3. The Long History and Future of Global Coordinated Governance of the Environment – Jo Guldi
While many histories of coordinated governance of the environment review the history of UN-based agreements to limit carbon emissions since the 1980s, there’s also a much deeper story of these debates. Since the 1940s, the Food and Agriculture Organization of the United Nations has been host to a series of ambitious agreements about managing landownership and fisheries around the globe. Many of these plans expressed faith in the capacity of the United Nations to coordinate a global strategy for rectifying injustice and opening up economic opportunity for the poorest people in the world, and many of them involved data-collection about landownership around the world. What became of those agreements, and what can we learn from their successes and failures? What lessons do they hold for the challenge of managing global climate change today?
Amy Coombs is a postdoctoral teaching fellow in the Division of the Social Sciences and the College at The University of Chicago. She completed an MA and PhD in the Department of History at The University of Chicago where she focused on eighteenth century British environmental designs of interest to contemporary sustainable farmers. Her dissertation research combined text mining, archival methods, and agricultural writing to explore the first large-scale correspondence surveys published in Britain with a standardized structure and high-resolution (county-level) implementation.
Robert Suits is a postdoctoral fellow in History at the University of Calgary. He studied History and Music at Amherst College and taught at the secondary school level before completing a PhD in environmental history at the University of Chicago. His work explores aspects of energy and climate history, especially related to the built environment and migration. His first book project, Steam and Muscle: Environment, Migrant Labor, and the Transformation of American Work, 1870-1930, explores the origins of migrant work in American life.

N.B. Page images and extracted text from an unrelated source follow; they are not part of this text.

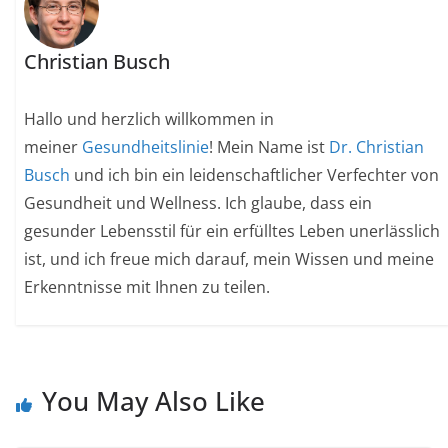
Christian Busch
Hallo und herzlich willkommen in
meiner
Gesundheitslinie
! Mein Name ist
Dr. Christian
Busch
und ich bin ein leidenschaftlicher Verfechter von
Gesundheit und Wellness. Ich glaube, dass ein
gesunder Lebensstil für ein erfülltes Leben unerlässlich
ist, und ich freue mich darauf, mein Wissen und meine
Erkenntnisse mit Ihnen zu teilen.
You May Also Like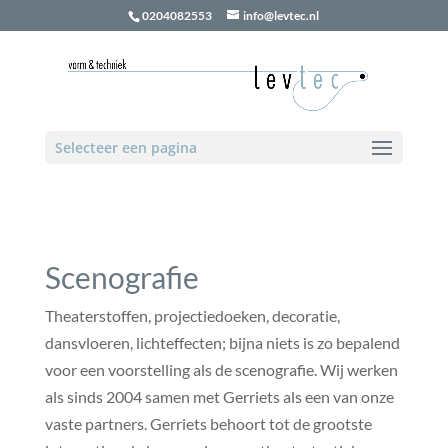
0204082553
info@levtec.nl
Selecteer een pagina
Scenografie
Theaterstoffen, projectiedoeken, decoratie,
dansvloeren, lichteffecten; bijna niets is zo bepalend
voor een voorstelling als de scenografie. Wij werken
als sinds 2004 samen met Gerriets als een van onze
vaste partners. Gerriets behoort tot de grootste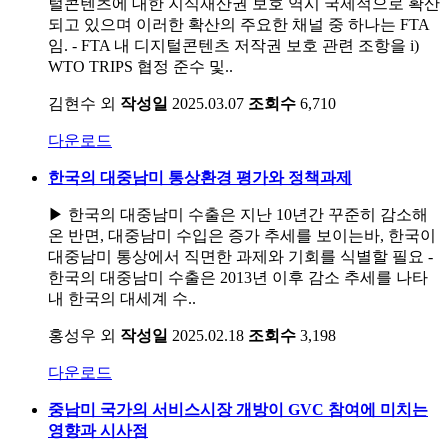
털콘텐츠에 대한 지식재산권 보호 역시 국제적으로 확산
되고 있으며 이러한 확산의 주요한 채널 중 하나는 FTA
임. - FTA 내 디지털콘텐츠 저작권 보호 관련 조항을 i)
WTO TRIPS 협정 준수 및..
김현수 외
작성일
2025.03.07
조회수
6,710
다운로드
한국의 대중남미 통상환경 평가와 정책과제
▶ 한국의 대중남미 수출은 지난 10년간 꾸준히 감소해
온 반면, 대중남미 수입은 증가 추세를 보이는바, 한국이
대중남미 통상에서 직면한 과제와 기회를 식별할 필요 -
한국의 대중남미 수출은 2013년 이후 감소 추세를 나타
내 한국의 대세계 수..
홍성우 외
작성일
2025.02.18
조회수
3,198
다운로드
중남미 국가의 서비스시장 개방이 GVC 참여에 미치는
영향과 시사점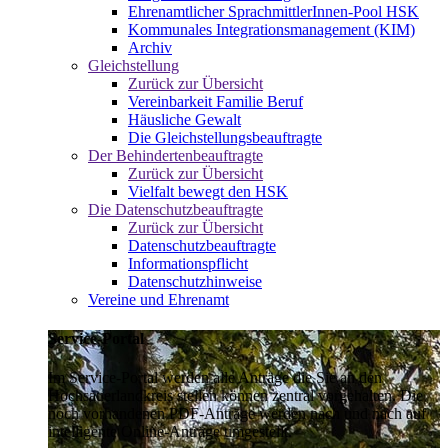
Ehrenamtlicher SprachmittlerInnen-Pool HSK
Kommunales Integrationsmanagement (KIM)
Archiv
Gleichstellung
Zurück zur Übersicht
Vereinbarkeit Familie Beruf
Häusliche Gewalt
Die Gleichstellungsbeauftragte
Der Behindertenbeauftragte
Zurück zur Übersicht
Vielfalt bewegt den HSK
Die Datenschutzbeauftragte
Zurück zur Übersicht
Datenschutzbeauftragte
Informationspflicht
Datenschutzhinweise
Vereine und Ehrenamt
Service-Portal
Im Service-Portal werden alle Anträge die Sie an den
Hochsauerlandkreis stellen können zentral vorgehalten. Die
noch vorhandenen PDF-Anträge werden nach und nach auf
intelligente Online-Anträge umgestellt.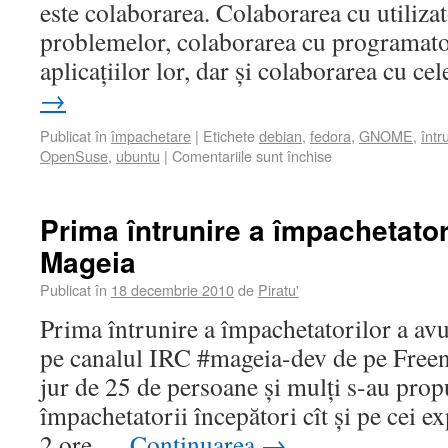
este colaborarea. Colaborarea cu utiliza
problemelor, colaborarea cu programator
aplicațiilor lor, dar și colaborarea cu ce
→
Publicat în
împachetare
|
Etichete
debian
,
fedora
,
GNOME
,
într
OpenSuse
,
ubuntu
|
Comentariile sunt închise
Prima întrunire a împachetator
Mageia
Publicat în
18 decembrie 2010
de
Piratu'
Prima întrunire a împachetatorilor a avu
pe canalul IRC #mageia-dev de pe Freen
jur de 25 de persoane și mulți s-au prop
împachetatorii începători cît și pe cei 
2 ore …
Continuarea
→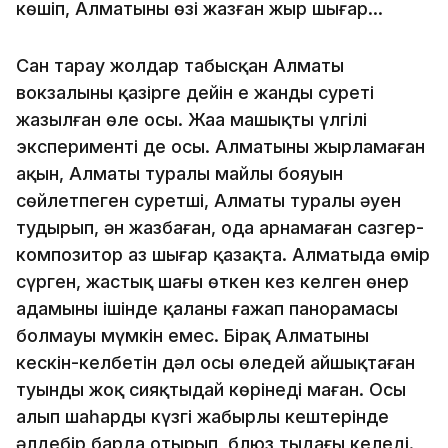
көшіп, Алматының өзі жазған жыр шығар…
Сан тарау жолдар табысқан Алматы
вокзалының қазірге дейін ең жанды суреті
жазылған өлең осы. Жаңа машықтың үлгілі
эксперименті де осы. Алматыны жырламаған
ақын, Алматы туралы майлы бояуын
сөйлетпеген суретші, Алматы туралы әуен
тудырып, ән жазбаған, ода арнамаған сазгер-
композитор аз шығар қазақта. Алматыда өмір
сүрген, жастық шағы өткен кез келген өнер
адамының ішінде қаланың ғажап панорамасы
болмауы мүмкін емес. Бірақ Алматының
кескін-келбетін дәл осы өлеңдей айшықтаған
туынды жоқ сияқтыдай көрінеді маған. Осы
алып шаһардың күзгі жаңбырлы кештерінде
әлдебір барда отырып, блюз тыңдағың келеді.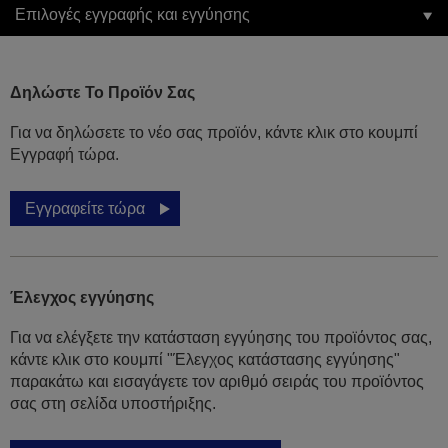
Επιλογές εγγραφής και εγγύησης
Δηλώστε Το Προϊόν Σας
Για να δηλώσετε το νέο σας προϊόν, κάντε κλικ στο κουμπί
Εγγραφή τώρα.
Εγγραφείτε τώρα
Έλεγχος εγγύησης
Για να ελέγξετε την κατάσταση εγγύησης του προϊόντος σας,
κάντε κλικ στο κουμπί "Έλεγχος κατάστασης εγγύησης"
παρακάτω και εισαγάγετε τον αριθμό σειράς του προϊόντος
σας στη σελίδα υποστήριξης.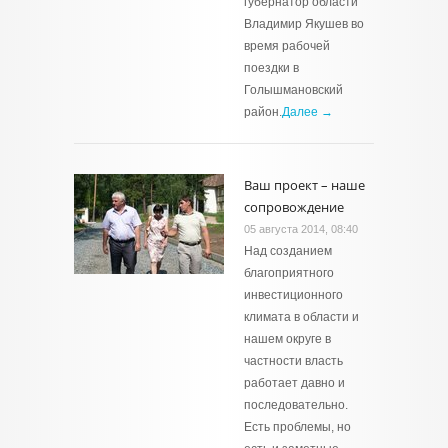
губернатор области
Владимир Якушев во
время рабочей
поездки в
Голышмановский
район.
Далее →
Ваш проект – наше
сопровождение
05 августа 2014, 08:40
Над созданием
благоприятного
инвестиционного
климата в области и
нашем округе в
частности власть
работает давно и
последовательно.
Есть проблемы, но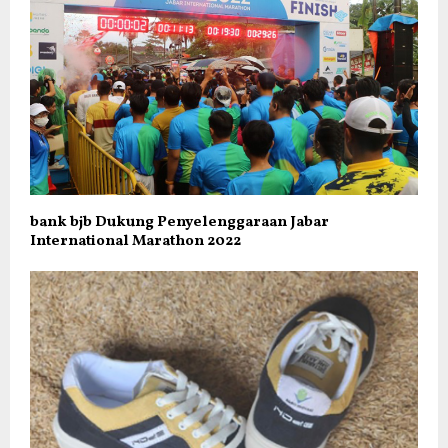
bank bjb Dukung Penyelenggaraan Jabar
International Marathon 2022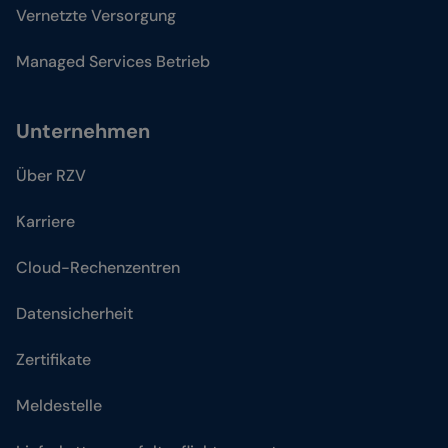
Vernetzte Versorgung
Managed Services Betrieb
Unternehmen
Über RZV
Karriere
Cloud-Rechenzentren
Datensicherheit
Zertifikate
Meldestelle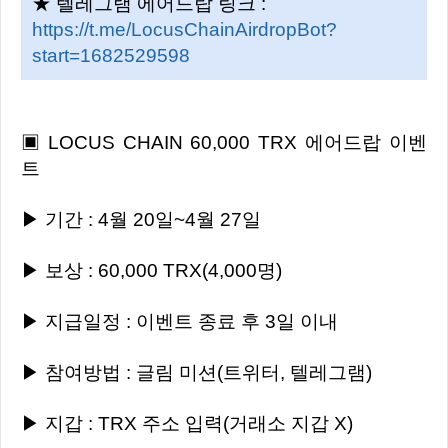
★ 텔레그램 에어드랍 링크 :
https://t.me/LocusChainAirdropBot?
start=1682529598
▣ LOCUS CHAIN 60,000 TRX 에어드랍 이벤
트
▶ 기간 : 4월 20일~4월 27일
▶ 보상 : 60,000 TRX(4,000명)
▶ 지급일정 : 이벤트 종료 후 3일 이내
▶ 참여방법 : 글림 미션(트위터, 텔레그램)
▶ 지갑 : TRX 주소 입력(거래소 지갑 X)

Jo Guldi is external faculty at the Stevanovich Institute of the University of Chicago as well as associate professor of history and data science at Southern Methodist University. She was formerly a Junior Fellow at the Harvard Society of Fellows. Her second monograph, The Long Land War, a global history of occupancy rights in the long twentieth century, will be published by Yale in 2022. She is PI of a $1 million NSF grant to use big data to revisit the history of landownership and the affordability of housing.